- Euler Finance hacker sent a message to an Ethereum (ETH) address associated with the DeFi platform.
- The price of EUL surged after hacker’s transactions.
On March 20, Euler Finance hacker sent a message to an Ethereum (ETH) address associated with the DeFi platform. In response, Euler issued an on-chain ultimatum demanding the return of the funds. The hacker then offered to start a dialogue to resolve the situation.
After several hours, an on-chain response was issued by Euler, acknowledging the message and requesting the exploiter to communicate “in private.”
On March 13, Cryptopolitan reported that a flash loan exploit drained approximately $196.9 million in various cryptocurrencies from the DeFi platform Euler. Also, Euler Finance saw a substantial attack on their platform take place, resulting in the theft of $8.7 million worth of DAI stablecoin, $18.5 million of Wrapped Bitcoin (WBTC), and large amounts of Staked Ethereum (stETH) and USD Coin (USDC) totaling over $135.8 million and $33.8 million respectively.
In response, the platform offered the hacker a 10% reward for the stolen sum (over $200 million) if they returned all funds within 24 hours. When this failed, Euler Finance announced a $1 million reward for information on the hacker and the return of all stolen funds.

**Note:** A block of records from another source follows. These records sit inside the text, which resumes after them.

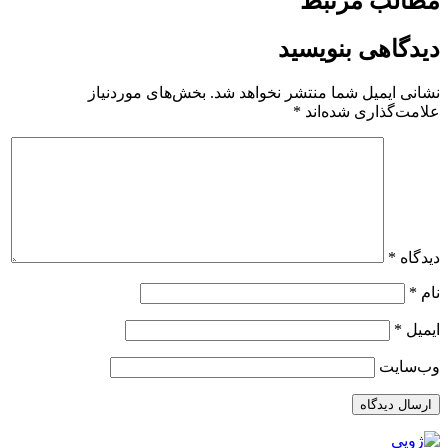
مطالب مرتبط
دیدگاهی بنویسید
نشانی ایمیل شما منتشر نخواهد شد.
بخش‌های موردنیاز
علامت‌گذاری شده‌اند
*
دیدگاه
*
نام
*
ایمیل
*
وب‌سایت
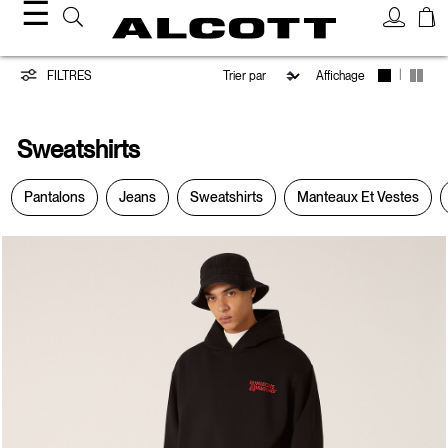
☰
Sweatshirts
|
FILTRES
Affichage
Sweatshirts
Pantalons
Jeans
Sweatshirts
Manteaux Et Vestes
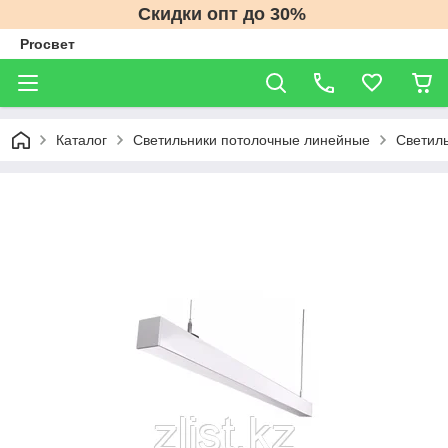
Скидки опт до 30%
Proсвет
Каталог
Светильники потолочные линейные
Светил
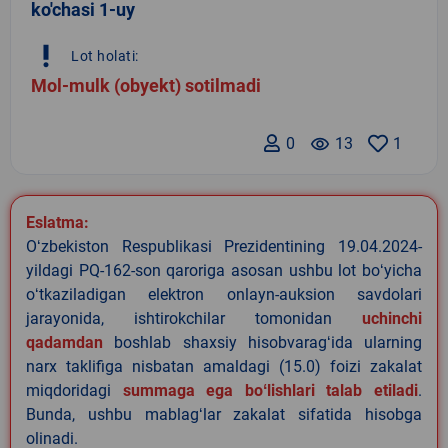
ko'chasi 1-uy
priority_high
Lot holati:
Mol-mulk (obyekt) sotilmadi
0
remove_red_eye
13
1
Eslatma:
Oʻzbekiston Respublikasi Prezidentining 19.04.2024-
yildagi PQ-162-son qaroriga asosan ushbu lot boʻyicha
oʻtkaziladigan elektron onlayn-auksion savdolari
jarayonida, ishtirokchilar tomonidan
uchinchi
qadamdan
boshlab shaxsiy hisobvaragʻida ularning
narx taklifiga nisbatan amaldagi (15.0) foizi zakalat
miqdoridagi
summaga ega boʻlishlari talab etiladi
.
Bunda, ushbu mablagʻlar zakalat sifatida hisobga
olinadi.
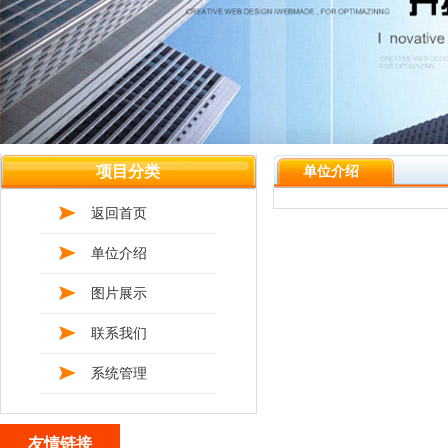
项目分类
单位介绍
返回首页
单位介绍
图片展示
联系我们
系统管理
友情链接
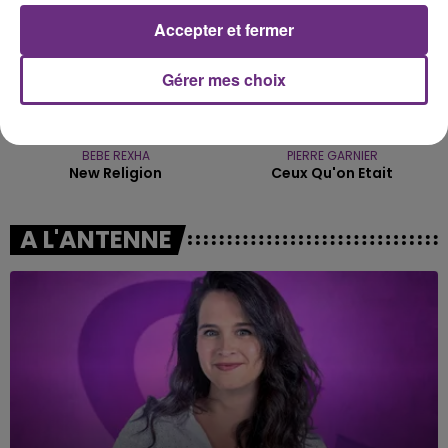
Accepter et fermer
Gérer mes choix
BEBE REXHA
PIERRE GARNIER
New Religion
Ceux Qu'on Etait
A L'ANTENNE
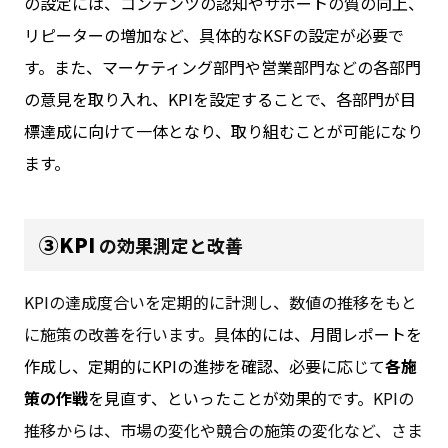
の設定には、コンテンツの認知やサポートの質の向上、
リピーターの増加など、具体的なKSFの設定が必要で
す。また、マーケティング部門や営業部門などの各部門
の意見を取り入れ、KPIを設定することで、各部門が目
標達成に向けて一体となり、取り組むことが可能になり
ます。
③KPI
の効果測定と改善
KPIの達成度合いを定期的に計測し、数値の推移をもと
に施策の改善を行います。
具体的には、月間レポートを
作成し、定期的にKPIの進捗を確認、必要に応じて
各施
策の作戦
を見直す、といったことが効果的です。
KPIの
推移からは、市場の変化や競合の施策の変化など、さま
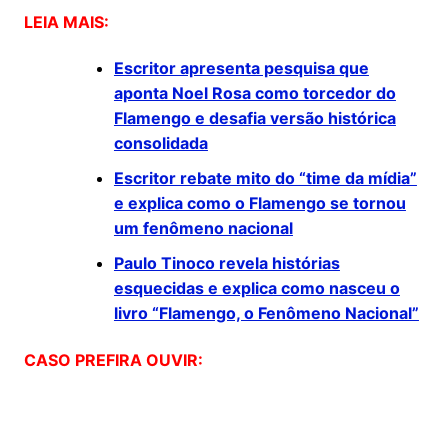
LEIA MAIS:
Escritor apresenta pesquisa que
aponta Noel Rosa como torcedor do
Flamengo e desafia versão histórica
consolidada
Escritor rebate mito do “time da mídia”
e explica como o Flamengo se tornou
um fenômeno nacional
Paulo Tinoco revela histórias
esquecidas e explica como nasceu o
livro “Flamengo, o Fenômeno Nacional”
CASO PREFIRA OUVIR:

On March 16, the hacker transferred 1,000 ETH (worth $1.74 million at the time of writing) associated with the Euler exploit to the Tornado Cash mixing service in 10 separate transactions. Subsequently, on March 18, 3000 ETH was sent back to Euler Finance from the same wallet address. Additionally, funds were also directed to a possible victim of the exploit.
Johannes, a crypto Twitter user, noted that EUL’s price increased by 70% only minutes after the transactions occurred, from $2.3 to $3.95. Johannes speculated that the hacker might have been mocking the Euler team for others to benefit should the funds be returned. Additionally, the language used by the exploiter indicates that multiple persons are involved in the loot. Previously, blockchain analytics firm Chainalysis reported that the wallet address to which 100 ETH was transferred had ties to North Korea, leading them to believe it could have been a deliberate attempt to deceive investigators.